Örnek: Yıllarca inkâr edilip bir delil ile isbatı mümkün almayan yüz bin liradan ibaret bir alacaktan dolayı bu geçmiş yıllar için zekât gerekmez. Fakat daha sonra borçlunun ikrarı veya şahid ve sened gibi bir delille alacak isbat edilip tahsil edilse, bu alacağın isbatı anından itibaren zekâta bağlı olur. Aradan bir yıl geçince de zekâtını ödemek gerekir. Ancak para sahibinin zekâta tabi başka malı da bulunursa, o zaman bunların zekâtı ile beraber, o ele geçirilen malların da zekâtını vermek gerekir, bunlar üzerinden bir sene geçmesi beklenilmez.
(İmam Züfer ile İmam Şafiî'ye göre, bu tür malların geçmiş yılları için de zekât gerekir. Çünkü mülkiyet vardır.)
İnsanlara borçlanıp da, onlar tarafından ödenmesi istenen bir borcun karşılığında aynı miktarda borçlunun elinde geçer para veya ticaret malı veya saime hayvan bulunursa, bu zekâta tabî olmaz. Ödünç alınmış paralar, yok olmuş eşya bedeli, zevcelere ödenecek mehir paraları, geçmiş yıllara ait zekât borçları, hep bu borç kısmındandır. Bunun için bir kimsenin temel ihtiyaçlarından başka elinde nisab miktarı geçer parası veya ticaret eşyası bulunduğu halde, bu miktara denk borcu bulunsa, kendisine zekât farz olmaz.
Bir kimsenin nisabdan fazla malı olduğu halde, bir miktar da borcu bulunsa bakılır: Eğer bu mevcut malından borcu çıktıktan sonra nisabdan noksan olmamak üzere bir malı kalırsa, yalnız bu malın zekâtı gerekir. Fakat nisab miktarından (iki yüz dirhem gümüş kıymetinden) az bir şey kalırsa, bundan zekât gerekmez.

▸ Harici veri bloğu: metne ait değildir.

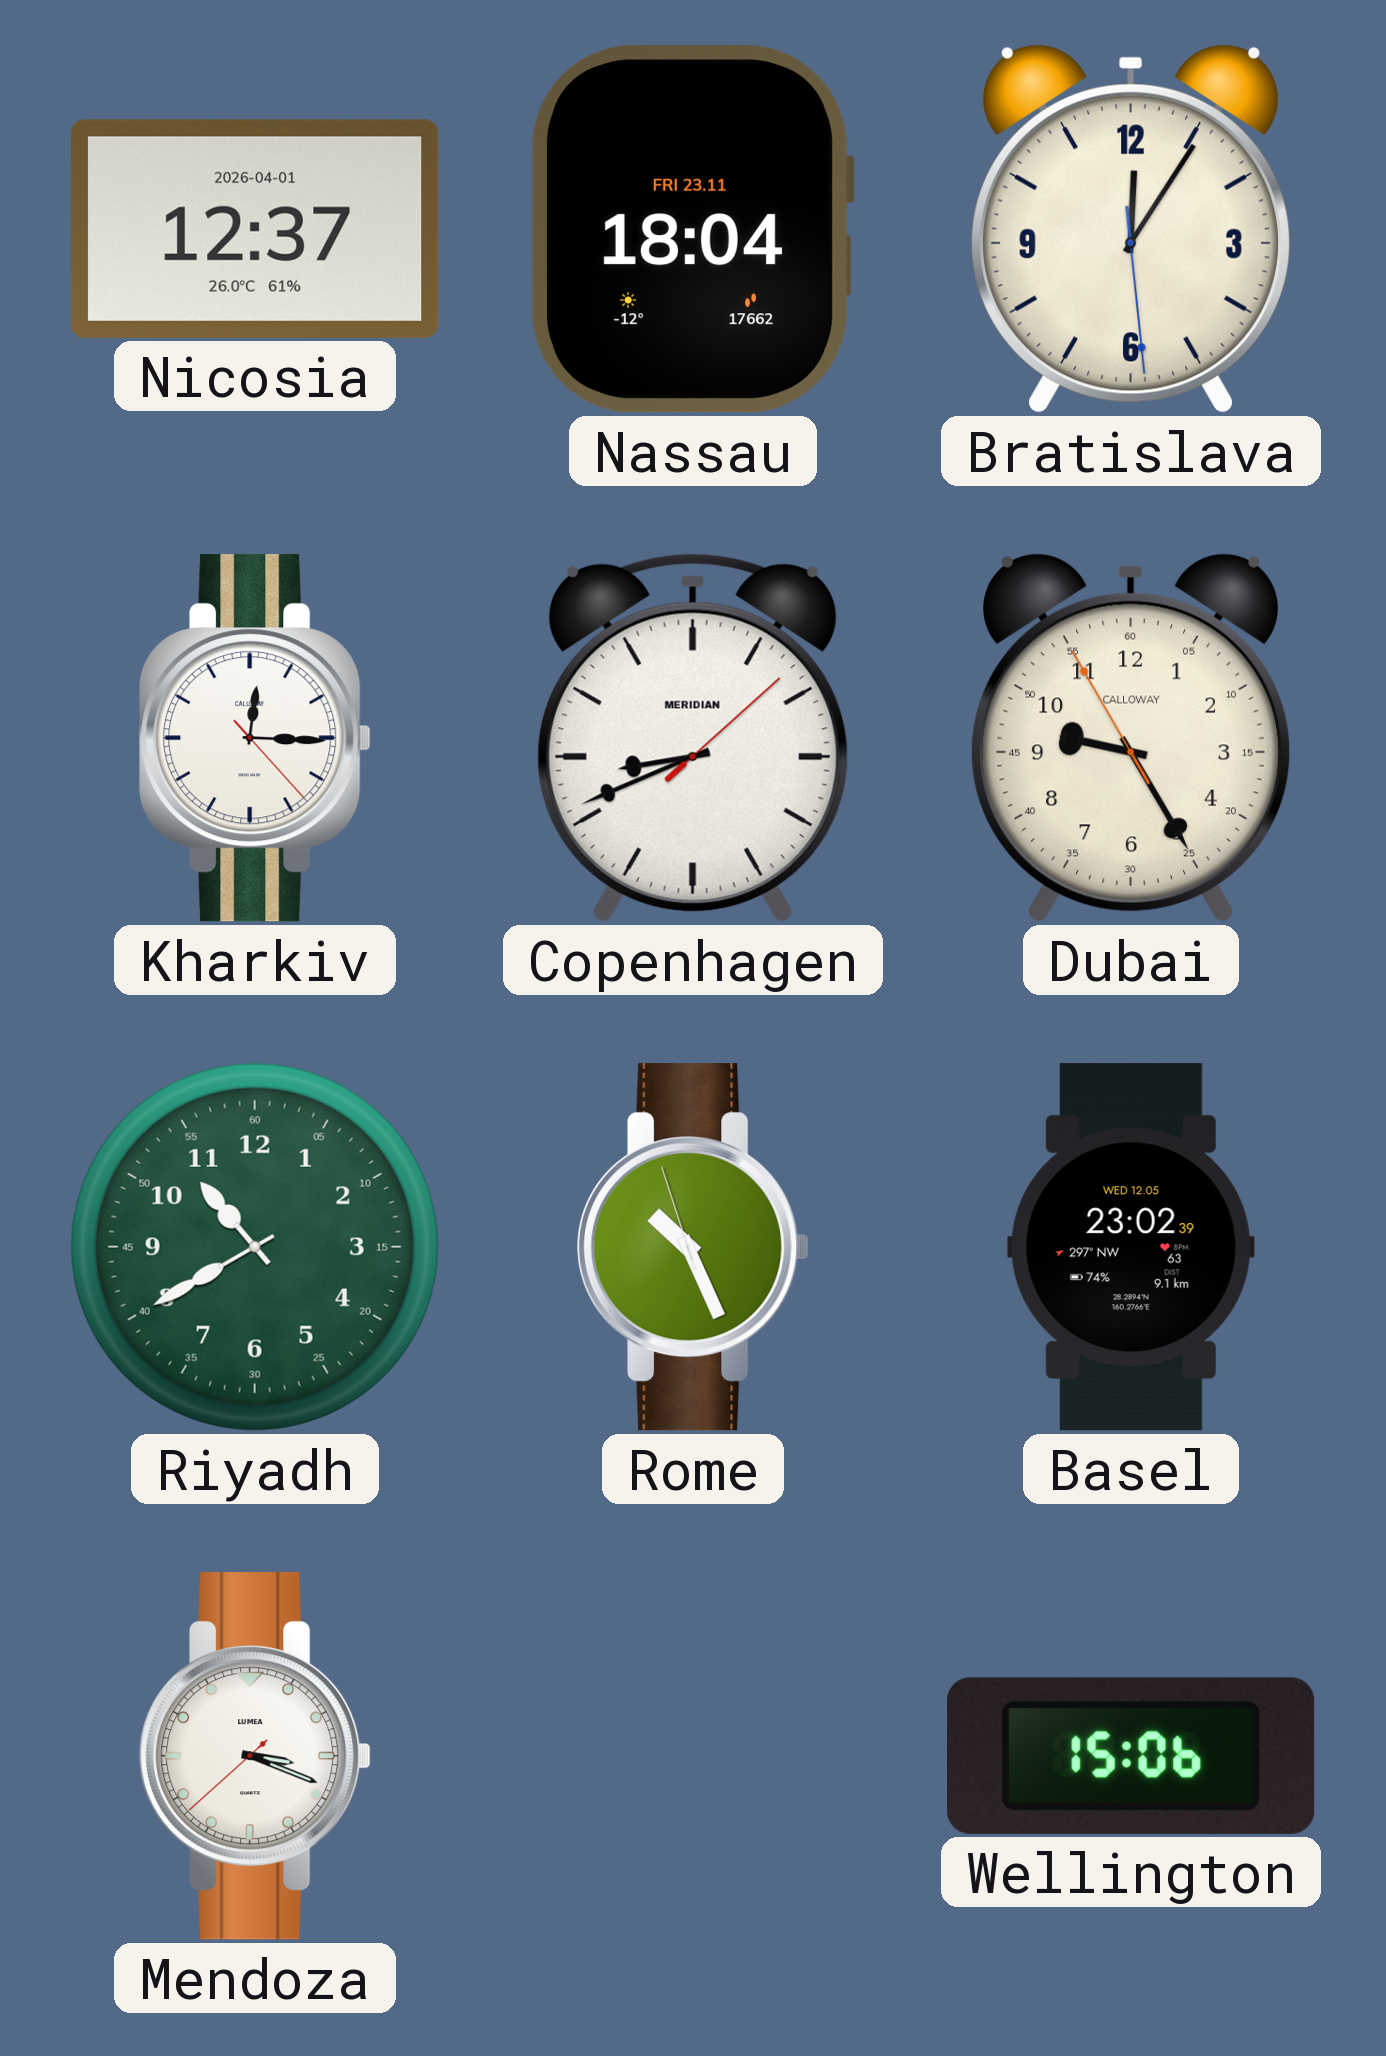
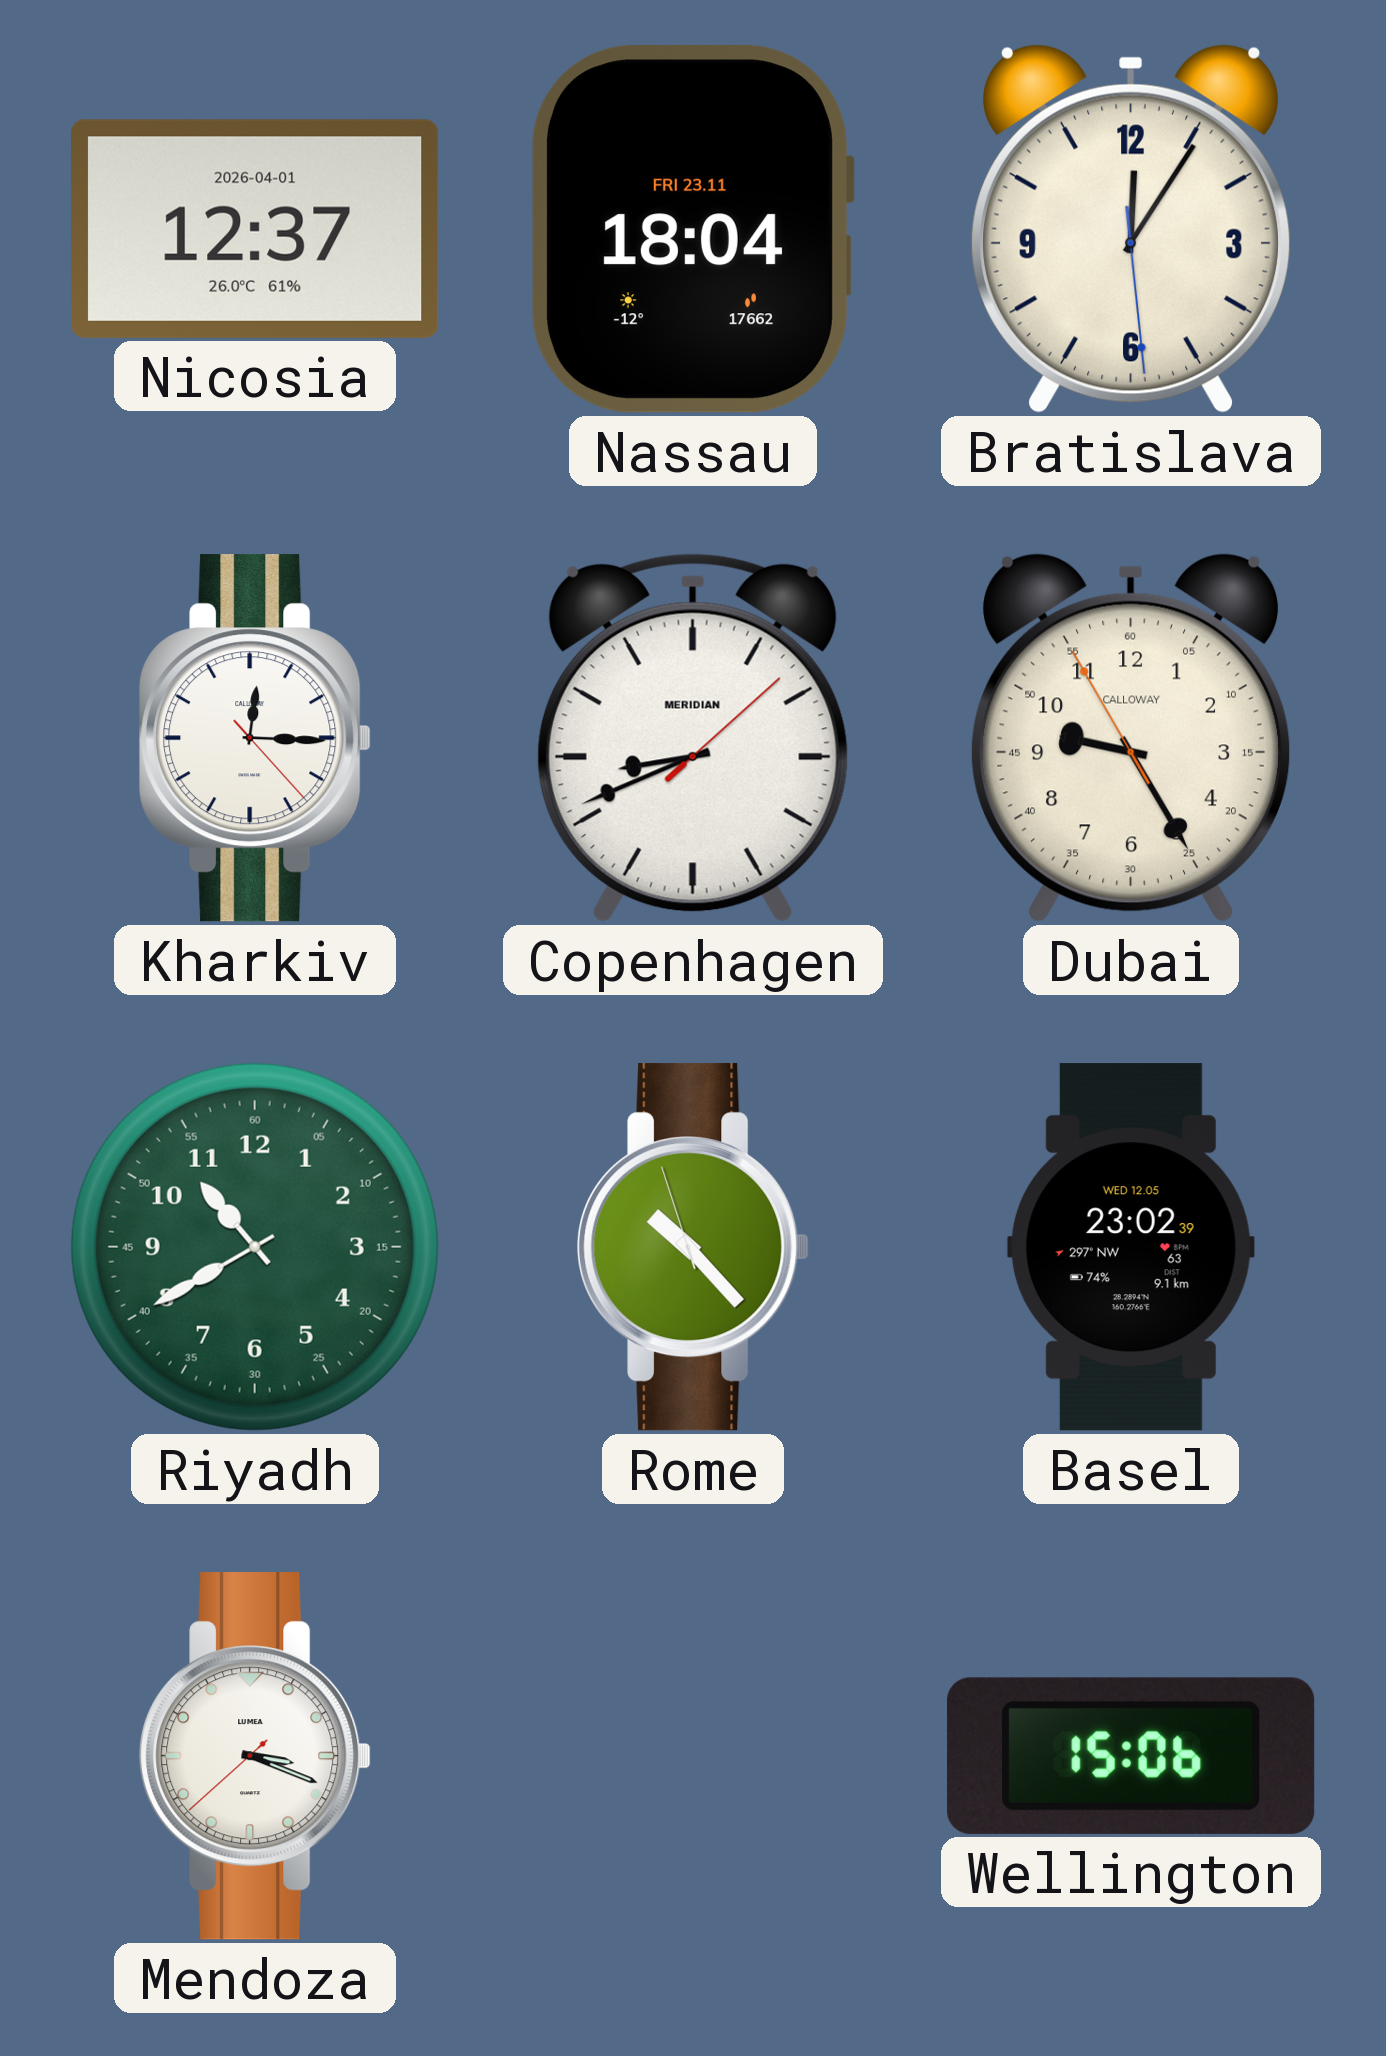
Rome: 10:25 -> 10:22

Bir kimsenin yüz bin lira fazla parası olduğu halde, geçmiş yıllardan üzerinde kalmış zekâttan yüz bin lira borcu bulunsa, kendisine bu yüz bin lira için zekât gerekmez; çünkü bunun karşılığı kadar borç vardır. Fakat zekâttan kırk bin lira borcu olursa, geri kalan altmış bin liranın zekâtını vermek gerekir.
Zekât, Allah'ın hakkı olmakla beraber, verilmediği takdirde, en büyük idareci tarafından istenilip verilmesi gereken yerlere harcanabilir. Bu bakımdan da zekât, insanlar tarafından istenecek borçlardan sayılır. Adaktan, keffaretten, fıtır sadakasından ve hac farzından dolayı olan borçlar ise böyle değildir. Bunların ödenmesi insanlar tarafından istenemez. Bunun için, bu gibi borçların bulunması, eldeki mevcut malların zekâta bağlı olmasına engel olamaz.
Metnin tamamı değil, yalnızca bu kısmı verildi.